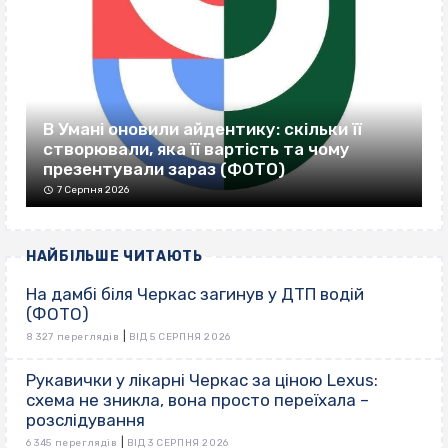
В Умані оновили айдентику: скільки її
створювали, яка її вартість та чому
презентували зараз (ФОТО)
7 Серпня 2026
НАЙБІЛЬШЕ ЧИТАЮТЬ
На дамбі біля Черкас загинув у ДТП водій
(ФОТО)
|
8 327 переглядів
ВІД 5 СЕРПНЯ 2026
Рукавички у лікарні Черкас за ціною Lexus:
схема не зникла, вона просто переїхала –
розслідування
|
6 345 переглядів
ВІД 3 СЕРПНЯ 2026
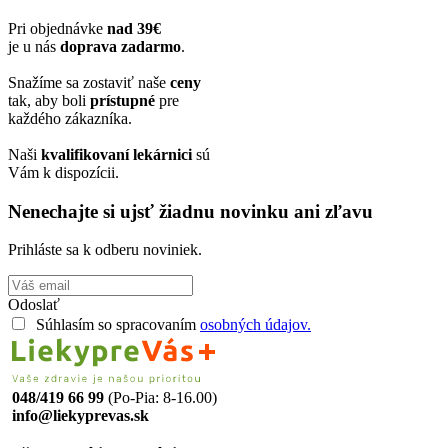
Pri objednávke
nad 39€
je u nás
doprava zadarmo
.
Snažíme sa zostaviť naše
ceny
tak, aby boli
prístupné
pre
každého zákazníka.
Naši
kvalifikovaní lekárnici
sú
Vám k dispozícii.
Nenechajte si ujsť žiadnu novinku ani zľavu
Prihláste sa k odberu noviniek.
Odoslať
Súhlasím so spracovaním
osobných údajov.
048/419 66 99
(Po-Pia: 8-16.00)
info@liekyprevas.sk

**EXERCISE PROMPT:** Leaving out all pictures, transcribe the listing exactly.

**PROBLEM SOLUTION:**
В Умані оновили айдентику: скільки її
створювали, яка її вартість та чому
презентували зараз (ФОТО)
7 Серпня 2026
НАЙБІЛЬШЕ ЧИТАЮТЬ
На дамбі біля Черкас загинув у ДТП водій
(ФОТО)
|
8 327 переглядів
ВІД 5 СЕРПНЯ 2026
Рукавички у лікарні Черкас за ціною Lexus:
схема не зникла, вона просто переїхала –
розслідування
|
6 345 переглядів
ВІД 3 СЕРПНЯ 2026
Pri objednávke
nad 39€
je u nás
doprava zadarmo
.
Snažíme sa zostaviť naše
ceny
tak, aby boli
prístupné
pre
každého zákazníka.
Naši
kvalifikovaní lekárnici
sú
Vám k dispozícii.
Nenechajte si ujsť žiadnu novinku ani zľavu
Prihláste sa k odberu noviniek.
Odoslať
Súhlasím so spracovaním
osobných údajov.
048/419 66 99
(Po-Pia: 8-16.00)
info@liekyprevas.sk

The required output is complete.